Sediqi Khwaja Monib, Lee Hyo Jong
Division of Computer Science and Engineering, CAIIT, Jeonbuk National University, Jeonju 54896, Korea.
Sensors (Basel). 2021 Mar 20;21(6):2170. doi: 10.3390/s21062170.
Semantic segmentation, which refers to pixel-wise classification of an image, is a fundamental topic in computer vision owing to its growing importance in the robot vision and autonomous driving sectors. It provides rich information about objects in the scene such as object boundary, category, and location. Recent methods for semantic segmentation often employ an encoder-decoder structure using deep convolutional neural networks. The encoder part extracts features of the image using several filters and pooling operations, whereas the decoder part gradually recovers the low-resolution feature maps of the encoder into a full input resolution feature map for pixel-wise prediction. However, the encoder-decoder variants for semantic segmentation suffer from severe spatial information loss, caused by pooling operations or stepwise convolutions, and does not consider the context in the scene. In this paper, we propose a novel dense upsampling convolution method based on a guided filter to effectively preserve the spatial information of the image in the network. We further propose a novel local context convolution method that not only covers larger-scale objects in the scene but covers them densely for precise object boundary delineation. Theoretical analyses and experimental results on several benchmark datasets verify the effectiveness of our method. Qualitatively, our approach delineates object boundaries at a level of accuracy that is beyond the current excellent methods. Quantitatively, we report a new record of 82.86% and 81.62% of pixel accuracy on ADE20K and Pascal-Context benchmark datasets, respectively. In comparison with the state-of-the-art methods, the proposed method offers promising improvements.

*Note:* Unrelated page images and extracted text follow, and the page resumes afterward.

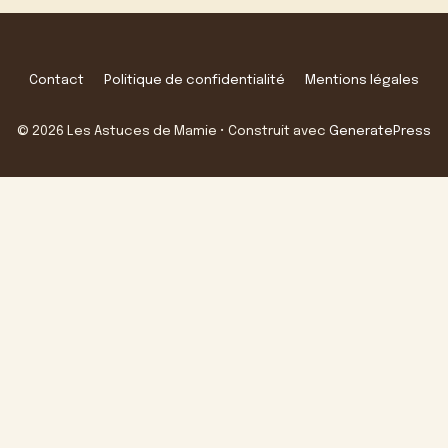
Contact
Politique de confidentialité
Mentions légales
© 2026 Les Astuces de Mamie
• Construit avec
GeneratePress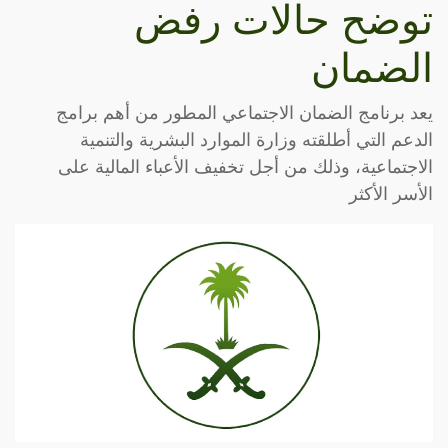
توضح حالات رفض
الضمان
يعد برنامج الضمان الاجتماعي المطور من أهم برامج
الدعم التي أطلقته وزارة الموارد البشرية والتنمية
الاجتماعية، وذلك من أجل تخفيف الأعباء المالية على
الأسر الأكثر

语义分割是指对图像进行逐像素分类,由于其在机器人视觉和自动驾驶领域的重要性日益增加,它已成为计算机视觉中的一个基本课题。它提供了有关场景中物体的丰富信息,如物体边界、类别和位置。最近的语义分割方法通常采用基于深度卷积神经网络的编码器-解码器结构。编码器部分使用多个滤波器和池化操作来提取图像特征,而解码器部分则将编码器的低分辨率特征图逐步恢复为全输入分辨率特征图,用于逐像素预测。然而,用于语义分割的编码器-解码器变体存在严重的空间信息损失问题,这是由池化操作或逐步卷积导致的,并且没有考虑场景中的上下文信息。在本文中,我们提出了一种基于引导滤波器的新型密集上采样卷积方法,以有效地在网络中保留图像的空间信息。我们还提出了一种新型的局部上下文卷积方法,该方法不仅可以覆盖场景中更大尺度的物体,而且可以密集地覆盖它们,以精确勾勒物体边界。在几个基准数据集上的理论分析和实验结果验证了我们方法的有效性。定性地说,我们的方法在精度水平上能够勾勒物体边界,超越了当前的优秀方法。定量地说,我们分别在ADE20K和Pascal-Context基准数据集上报告了新的像素准确率记录,分别为82.86%和81.62%。与现有最先进的方法相比,所提出的方法有显著的改进。